[Saved data entries]
=======

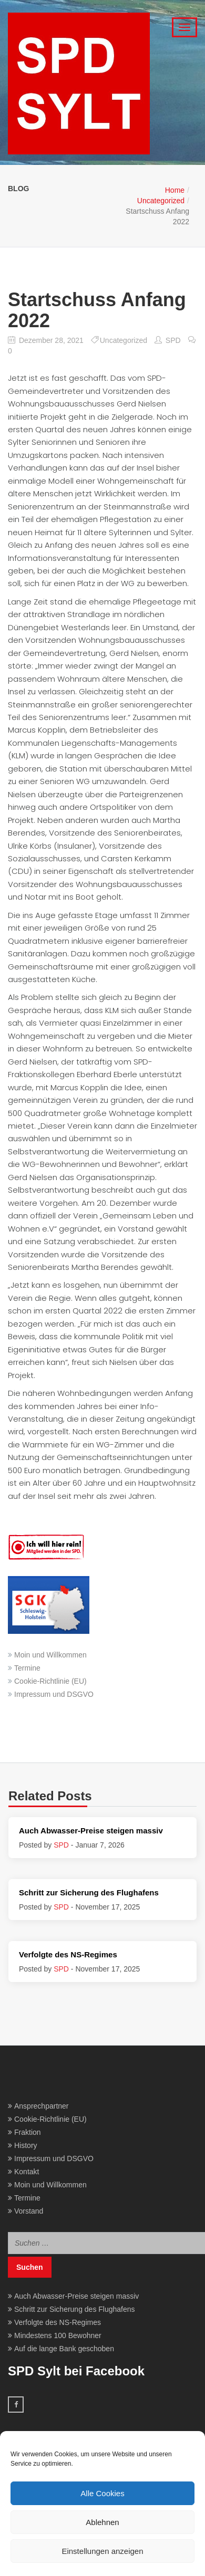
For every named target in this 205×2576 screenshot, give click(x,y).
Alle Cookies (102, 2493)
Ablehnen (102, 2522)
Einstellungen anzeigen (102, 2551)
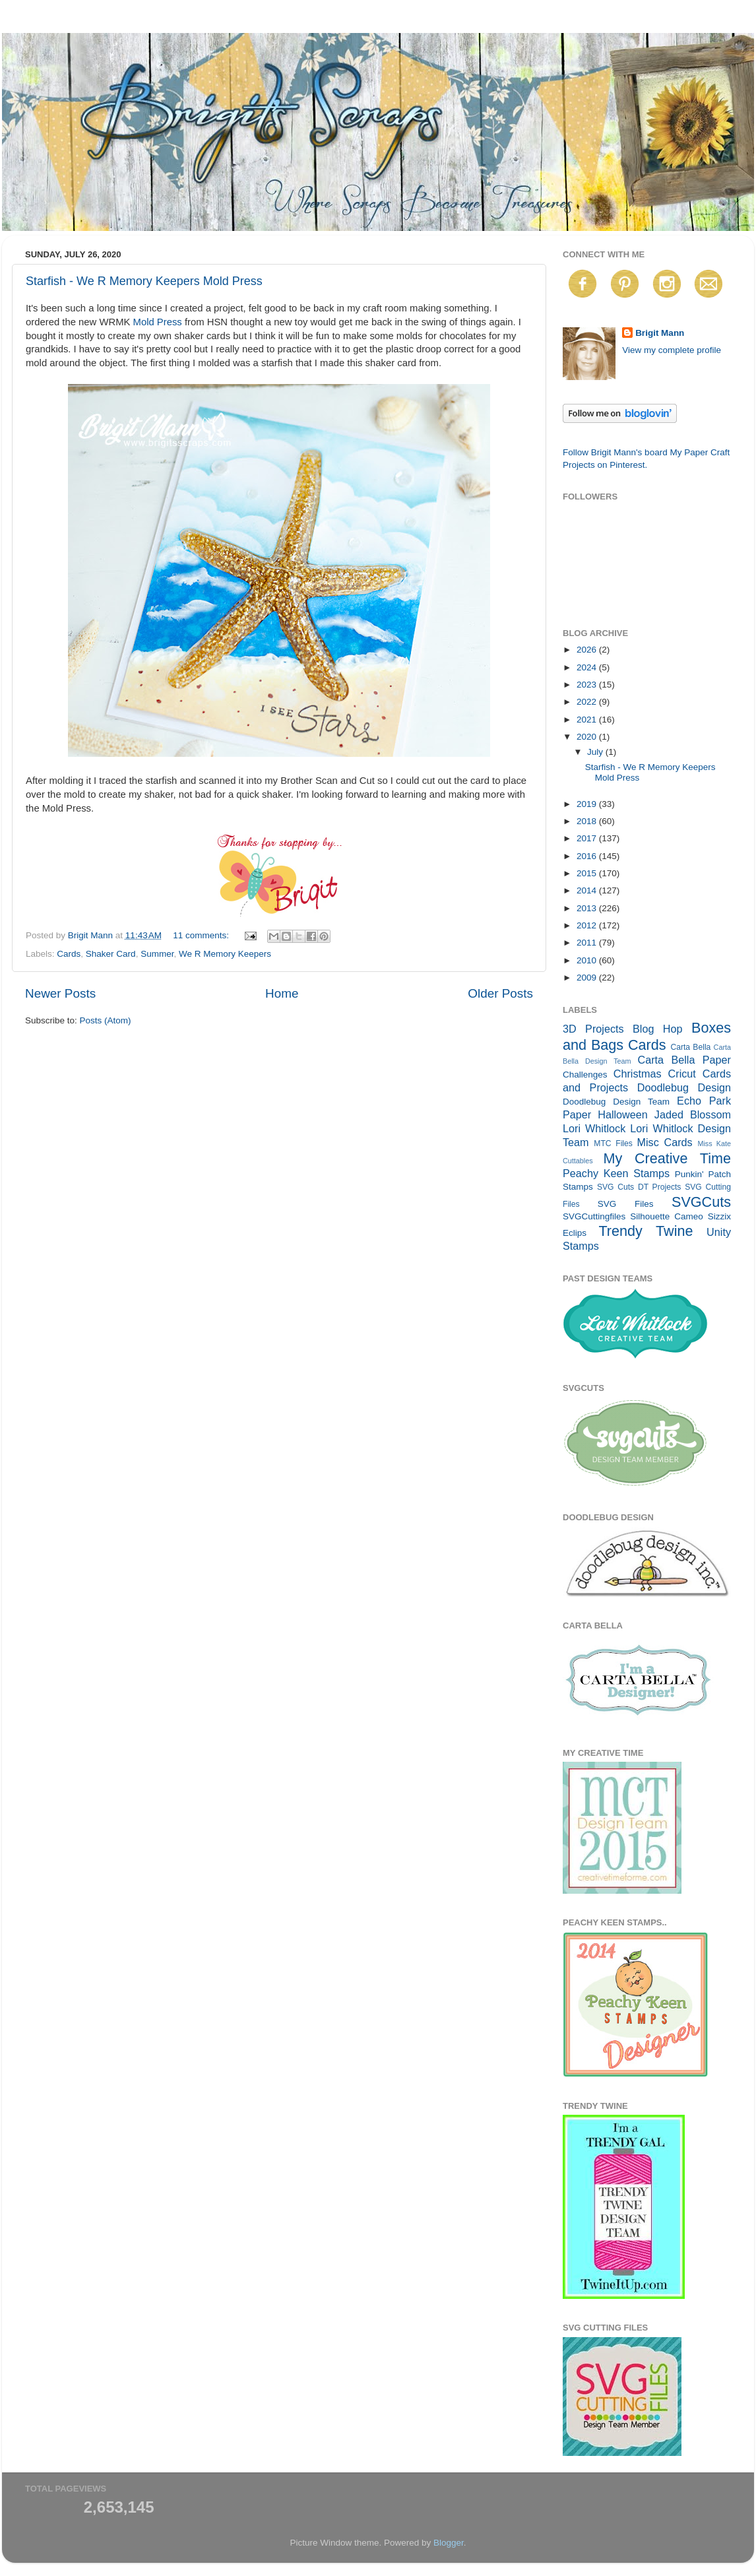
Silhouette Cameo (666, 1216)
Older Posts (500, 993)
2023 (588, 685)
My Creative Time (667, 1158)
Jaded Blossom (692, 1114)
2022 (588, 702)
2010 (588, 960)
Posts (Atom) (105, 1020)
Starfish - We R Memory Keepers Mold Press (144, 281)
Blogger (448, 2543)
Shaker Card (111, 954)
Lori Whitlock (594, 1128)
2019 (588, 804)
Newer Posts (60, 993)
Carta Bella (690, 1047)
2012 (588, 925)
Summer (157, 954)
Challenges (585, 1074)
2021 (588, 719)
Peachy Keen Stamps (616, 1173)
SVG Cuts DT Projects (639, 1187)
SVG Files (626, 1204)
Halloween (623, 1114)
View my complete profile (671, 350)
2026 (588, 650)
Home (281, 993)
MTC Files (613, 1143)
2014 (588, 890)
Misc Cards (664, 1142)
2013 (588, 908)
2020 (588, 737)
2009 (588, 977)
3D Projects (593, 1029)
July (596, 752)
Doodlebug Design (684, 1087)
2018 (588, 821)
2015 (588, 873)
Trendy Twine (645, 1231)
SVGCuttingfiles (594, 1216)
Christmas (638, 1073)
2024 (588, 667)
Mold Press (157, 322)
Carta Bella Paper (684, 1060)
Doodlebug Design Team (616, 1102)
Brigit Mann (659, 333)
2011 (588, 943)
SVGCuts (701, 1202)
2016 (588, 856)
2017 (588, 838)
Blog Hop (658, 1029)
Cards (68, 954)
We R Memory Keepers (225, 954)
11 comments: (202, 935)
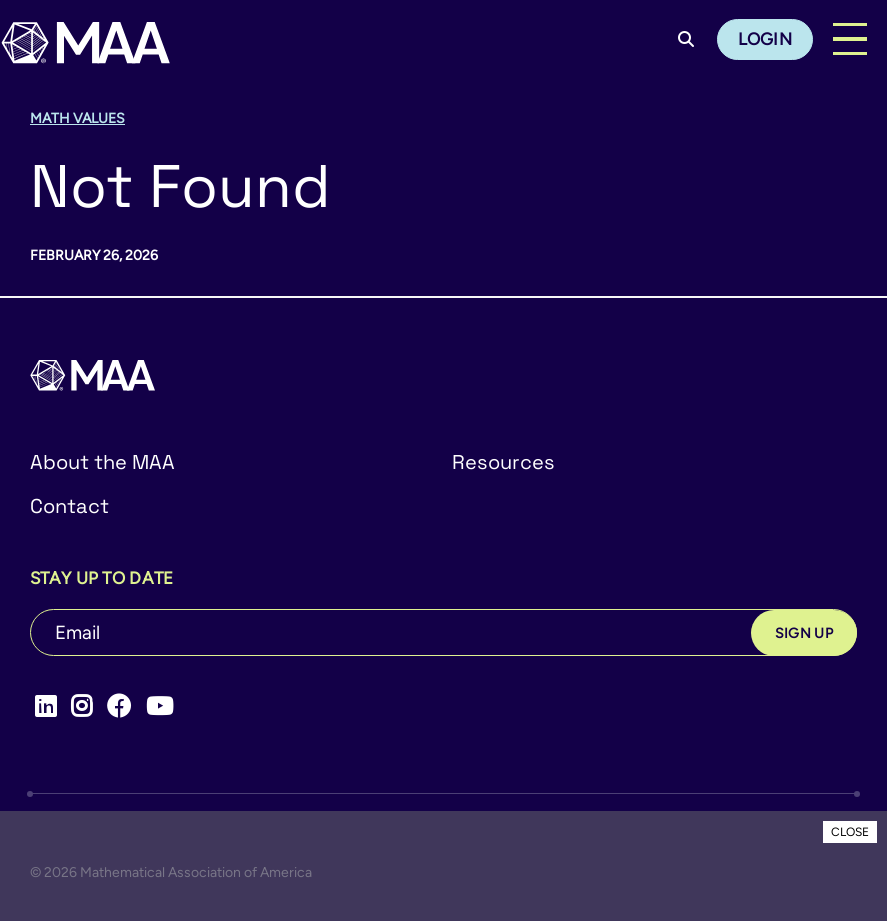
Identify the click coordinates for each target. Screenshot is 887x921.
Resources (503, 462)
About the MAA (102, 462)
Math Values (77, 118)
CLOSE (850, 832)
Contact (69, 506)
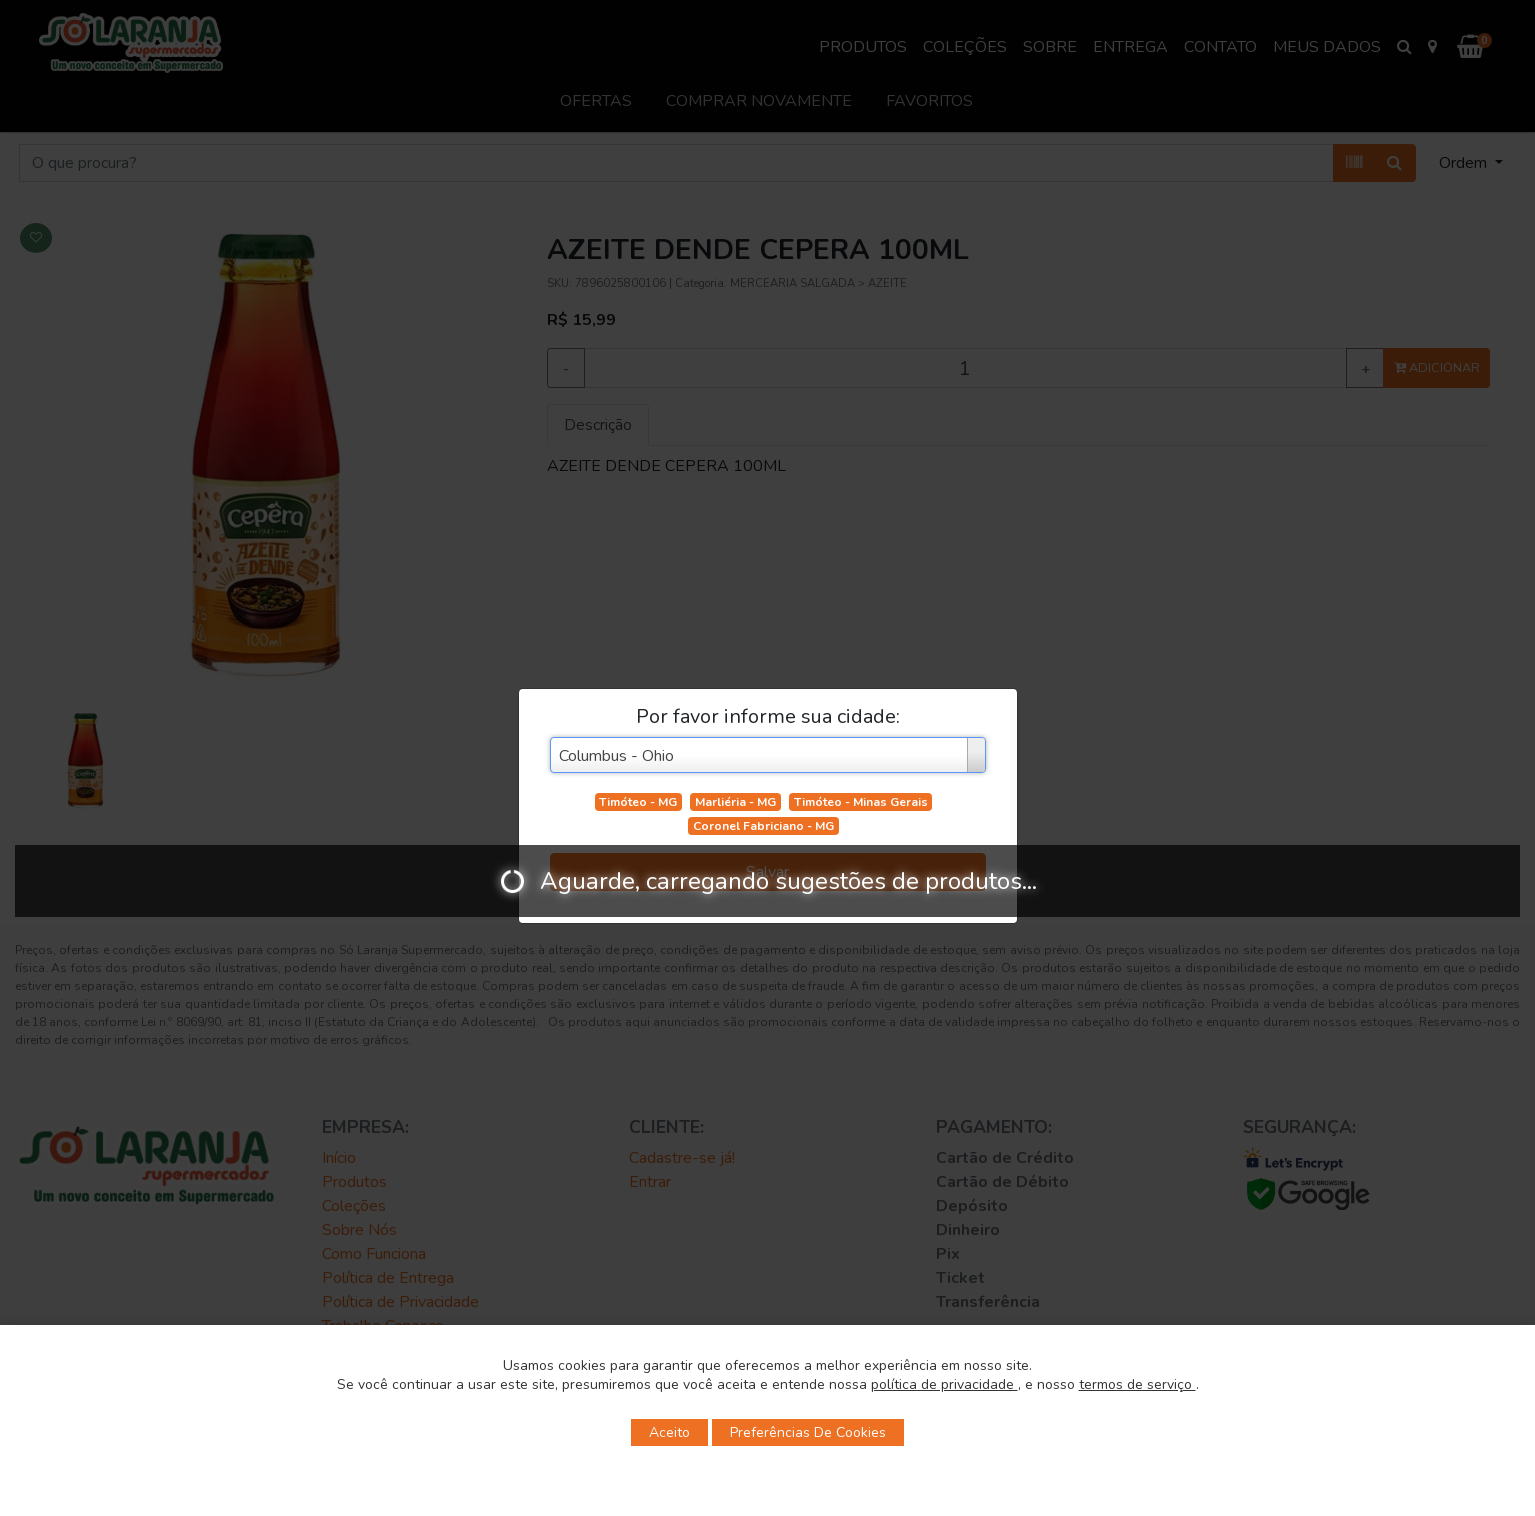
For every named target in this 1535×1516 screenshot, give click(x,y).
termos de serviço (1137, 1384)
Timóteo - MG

=======

Make a list of all lines in the data that contain "named".

For every named target in this 205×2576 screenshot, give click(x,y).
For every named target in this 1535×1516 screenshot, give click(x,y).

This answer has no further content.